Prioritize the basics
It's exceedingly difficult to cope with stress and anxiety when you are sleep deprived, hungry and/or off schedule. Anxious children tend to have difficulty falling and staying asleep, which can lead to exhaustion. They also have a tendency to forget to eat, don't feel hungry often due to their worries and struggle to feel centered when they lack a routine. It's essential to address basic needs when helping little ones cope with anxiety.
A structured eating and sleeping routine helps kids know when to eat and what to expect. Ideally, the routine should be established during the break and continue throughout the year. In fact, a solid routine can help with all kinds of transitions, from holiday breaks to travel to unexpected roadblocks.

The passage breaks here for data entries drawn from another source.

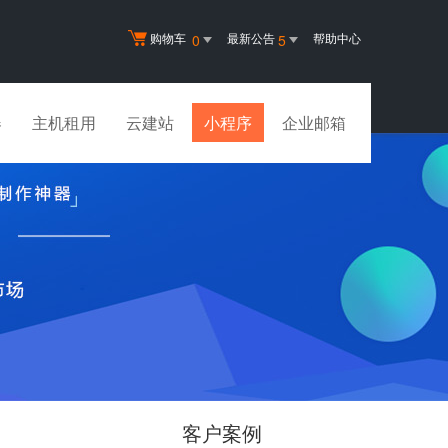
购物车
最新公告
帮助中心
0
5
器
主机租用
云建站
小程序
企业邮箱
客户案例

Establish morning, evening and bedtime routines for the family. Try to consider the school schedule (lunch, recess) when factoring in meals and downtime to create balance for your child. Err on the side of early when it comes to bedtime, and discuss obstacles to sleep with your child to help problem solve. Nighttime anxiety is common among worriers, and some kids need very specific routines to help them fall asleep at night. Hint: Even older elementary children can benefit from strategies such as extra night lights and relaxing music.
The worry list
It's important to encourage your child to verbalize his feelings. Worries trapped in the mind all day tend to grow exponentially when the lights go down. Normalize your child's worries by sharing your own childhood back-to-school worries, and make a worry list to help get your child's feelings out.
Using a large poster board, write down each worry your child expresses about school. No worry is too big or too small to make the list. Keep the list in your office or bedroom, away from your child's sleeping space. In doing this, you can take on your child's worries during the nighttime hours. Add to it as new worries arise.
Once each day, help your child attempt to problem solve. Have your child choose a worry from the list and come up with three solutions to the problem. This gives your child a feeling of control over worries. When he learns that he can take control and solve problems independently, his worries will shrink in size.
Practice makes perfect (or proficient, anyway.) Role play is one the best strategies for frequent worriers. Intrusive thoughts trigger feelings of helplessness in children. When worries feel huge and overwhelming, they become paralyzed with fear. They don't work to resolve their worries because they are stuck in a negative thought pattern. Practicing ways to solve problems that might arise throughout the school day helps children feel competent and in control.
Using the worry list that your child created, come up with a list of potential scenarios. Assign roles (remember to switch and have your child play both roles) and act out each scary school scenario with your child. Get creative. Be silly. And remember to assist when your child is stuck. Role play is meant to help your child work through difficult feelings, and your child will likely need your guidance along the way.
Avoid false promises
Worriers love reassurance. They want to know that their teachers will love them, they will have plenty of friends and the school work will be a breeze. While it's tempting to provide those reassurances to your child in the moment, the truth is that you don't know what will happen next. You can't predict the future. False promises are a set-up for disappointment and increased stress. Try focusing on your child's strengths, instead.
Meet intrusive thoughts with positive counter thoughts. When your child expresses worries about friends, for example, help your child identify his existing friends and what they like about him. Focusing on the positive and helping your child replace negative thoughts with positive ones helps build your child up and reminds him that he is capable of handling whatever comes his way, even if it isn't exactly what he wants.